◆ Required action
Without the pictures, output the records below word for word.

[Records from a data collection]
·····
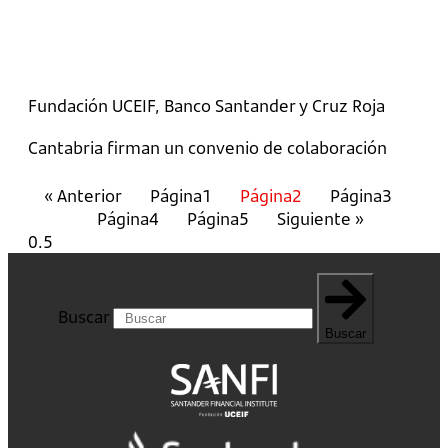
Fundación UCEIF, Banco Santander y Cruz Roja
Cantabria firman un convenio de colaboración
« Anterior
Página
1
Página
2
Página
3
Página
4
Página
5
Siguiente »
Buscar
Buscar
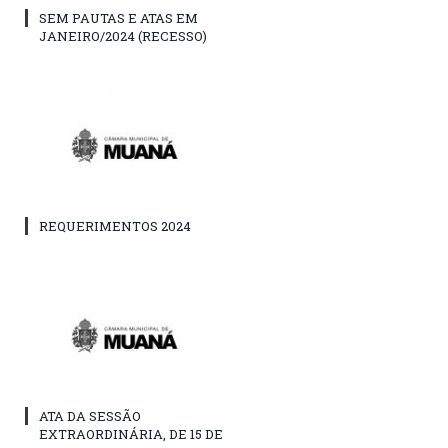
SEM PAUTAS E ATAS EM
JANEIRO/2024 (RECESSO)
REQUERIMENTOS 2024
ATA DA SESSÃO
EXTRAORDINÁRIA, DE 15 DE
·····
◆ Response for this exercise
Fundación UCEIF, Banco Santander y Cruz Roja
Cantabria firman un convenio de colaboración
« Anterior
Página
1
Página
2
Página
3
Página
4
Página
5
Siguiente »
Buscar
Buscar
SEM PAUTAS E ATAS EM
JANEIRO/2024 (RECESSO)
REQUERIMENTOS 2024
ATA DA SESSÃO
EXTRAORDINÁRIA, DE 15 DE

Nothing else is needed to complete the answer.